For being the most evil character in the history of man, both real and fictional, the Devil has had his and/or her moments. Sure, there’s that whole damning people to burning in a lake of fire for all of eternity and tricking people into selling their souls, but there have been quite a few times that the devil has just been so damn charming about all of it. In some cases, the devil has even been downright sexy.
Of course, we have to remind ourselves from time to time that the devil is, of course, the living embodiment of evil and all that is wrong in this world, but TV and cinema just make it way too difficult sometimes. In fact, it was a little too easy coming up with this list of devils that we can’t help but love.
The Devil: Jason Sudeikis, Saturday Night Live
SNL has had its fair share of devil characters over the years, but Sudeikis’ devil had that demon-next-door charm that made up for him being the guy behind Internet comments, buffering, and Terms of Service agreements. Alas, after the Penn State scandal, he quit and returned to his job at Time Warner.
The Devil: Elizabeth Hurley, Bedazzled
This one wasn’t fair. If Liz Hurley shows up to your apartment in a tight red leather outfit and gives you a contract, you’re going to sign it. Well, unless you’re blind, but even then she’ll probably restore your sight just so you can see her.

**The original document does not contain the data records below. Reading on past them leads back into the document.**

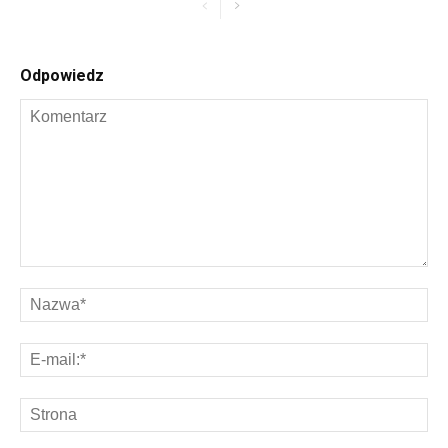
Odpowiedz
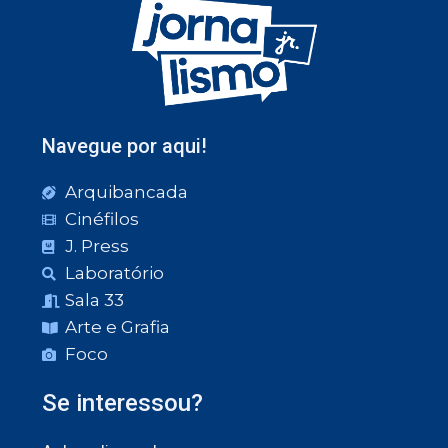
Navegue por aqui!
Arquibancada
Cinéfilos
J. Press
Laboratório
Sala 33
Arte e Grafia
Foco
Se interessou?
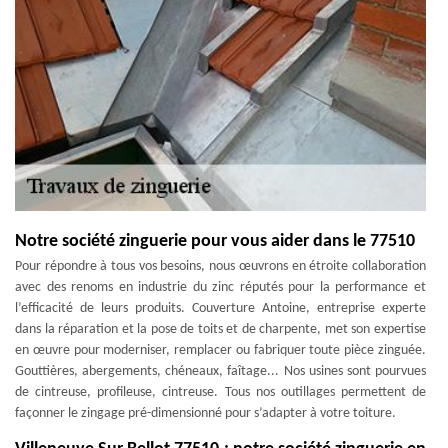
Notre société zinguerie pour vous aider dans le 77510
Pour répondre à tous vos besoins, nous œuvrons en étroite collaboration
avec des renoms en industrie du zinc réputés pour la performance et
l’efficacité de leurs produits. Couverture Antoine, entreprise experte
dans la réparation et la pose de toits et de charpente, met son expertise
en œuvre pour moderniser, remplacer ou fabriquer toute pièce zinguée.
Gouttières, abergements, chéneaux, faîtage... Nos usines sont pourvues
de cintreuse, profileuse, cintreuse. Tous nos outillages permettent de
façonner le zingage pré-dimensionné pour s’adapter à votre toiture.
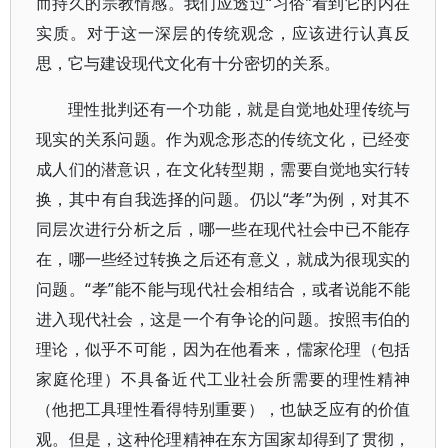
而持久的宗教情感。我们应透过“习俗”看到它的内在
实质。对于这一深层的传统观念，应该进行认真反
思，它与建设现代文化有十分密切的关系。
理性批判还有一个功能，就是自觉地处理传统与
现实的关系问题。作为观念形态的传统文化，已经变
成人们的潜意识，在文化转型期，需要自觉地实行转
换，其中有自我选择的问题。仍以“孝”为例，对其不
同层次进行分析之后，哪一些在现代社会中已不能存
在，哪一些经过转换之后还有意义，就成为很现实的
问题。“孝”能不能与现代社会相结合，或者说能不能
进入现代社会，这是一个有争论的问题。按照韦伯的
理论，似乎不可能，因为在他看来，儒家伦理（包括
家庭伦理）不具备近代工业社会所需要的理性精神
（他把工具理性看得特别重要），也缺乏应有的价值
观。但是，这种伦理精神在东方国家却得到了贯彻，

The Devil: Al Pacino, The Devil’s Advocate
Here’s the perfect example of a guy who’s pure evil but kills everyone with charm. Even after he reveals that you’re his son and he needs your willing participation to help enslave the human race and bring about an eternity of darkness, you’d still have to consider it based on the pep talk alone.
The Devil: George Burns, Oh God, You Devil!
George Burns not only had the perfect name for an actor playing the ruler of Hell, but he also had a great look to play both God and Satan. Although, Burns’ devil was a little on the stingy side, as his 7-year contract was a little weak for a soul. I mean, you’ve gotta make me a rock star for at least 20 years or the deal’s off.
The Devil: Tom Waits, The Imaginarium of Dr. Parnassus
Now Tom Waits’ devil, he was a generous lord of evil. He offered Dr. Parnassus immortality in exchange for not his soul, but that of his daughter. And even then, he was willing to gamble for it. If you respect anything about the devil, it’s his willingness to offer chances.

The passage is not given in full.